La pioggia abbondante e incessante di venerdì scorso ha causato problemi anche ai commercianti di Muggia. Le situazioni più critiche si sono registrate in corso Puccini, dove l’acqua è riuscita a farsi largo in un negozio di abbigliamento, nella panetteria, nell’erboristeria e in un ulteriore pubblico esercizio. Qui i gestori hanno dovuto lavorare per ore per sistemare i locali. Anche se non si è trattato di veri e propri allagamenti, in senso strettamente tecnico, i disagi sono stati evidenti ma sono stati risolti “autonomamente”, senza dunque la necessità di un intervento dei Vigili del fuoco. I commerciantisi sono in effetti rimboccati le maniche e con stracci, spugne e secchi hanno pian piano asciugato l’acqua.
«In via Battisti, dove in precedenza, causa un problema all’impianto di smaltimento delle acque, erano stati ravvisati problemi importanti agli esercizi commerciali – spiega l’assessore Stefano Decolle – questa volta l’impianto ha funzionato ed è filato tutto liscio». Decolle aggiunge che «purtroppo, quando ci sono precipitazioni così importanti, violente, l’acqua si porta dietro anche ramaglie e foglie che vanno a ostruire le caditoie, anche se queste sono pulite.
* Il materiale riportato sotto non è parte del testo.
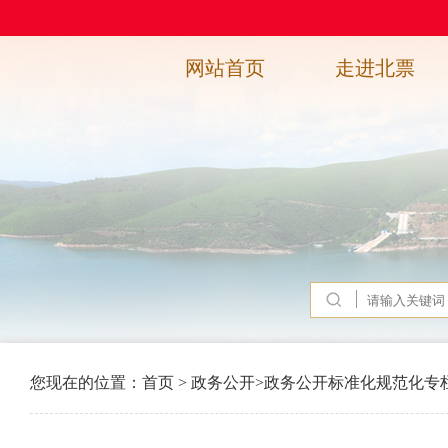
网站首页
走进北票
您现在的位置：
首页
>
政务公开
>
政务公开标准化规范化专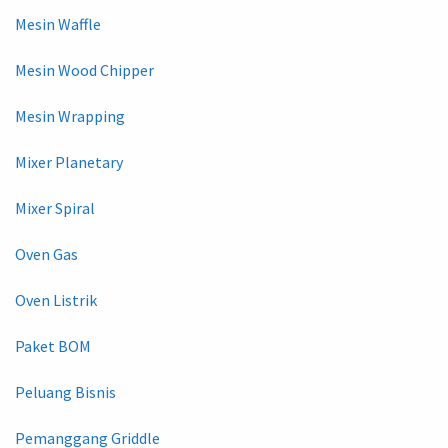
Mesin Waffle
Mesin Wood Chipper
Mesin Wrapping
Mixer Planetary
Mixer Spiral
Oven Gas
Oven Listrik
Paket BOM
Peluang Bisnis
Pemanggang Griddle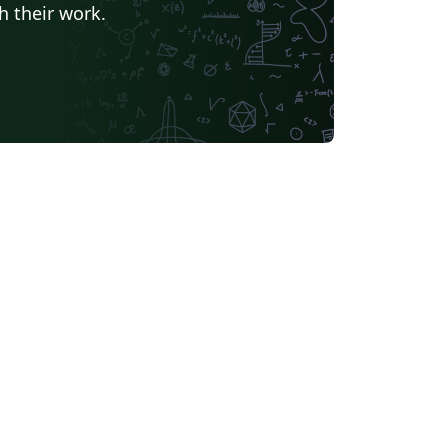
h their work.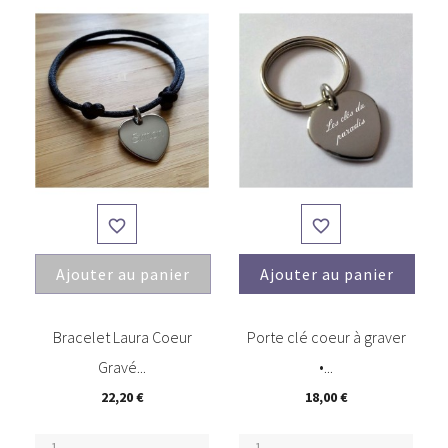


Ajouter au panier
Ajouter au panier
(1)
Bracelet Laura Coeur
Porte clé coeur à graver
Gravé...
•...
22,20 €
18,00 €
Il problema di corso Puccini è ormai conosciuto».
E sempre a Muggia, sempre per il maltempo, il Nucleo di soccorso subacqueo-acquatico dei Vigili del fuoco di Trieste è dovuto intervenire in Riva de Amicis per recuperare un’imbarcazione di sei metri, affondata la scorsa notte.
I sommozzatori, per riportare il natante in galleggiamento, hanno utilizzato i palloni gonfiabili che hanno sistemato attorno all’imbarcazione. Sul posto è intervenuta anche la Capitaneria di Porto.—
L.T.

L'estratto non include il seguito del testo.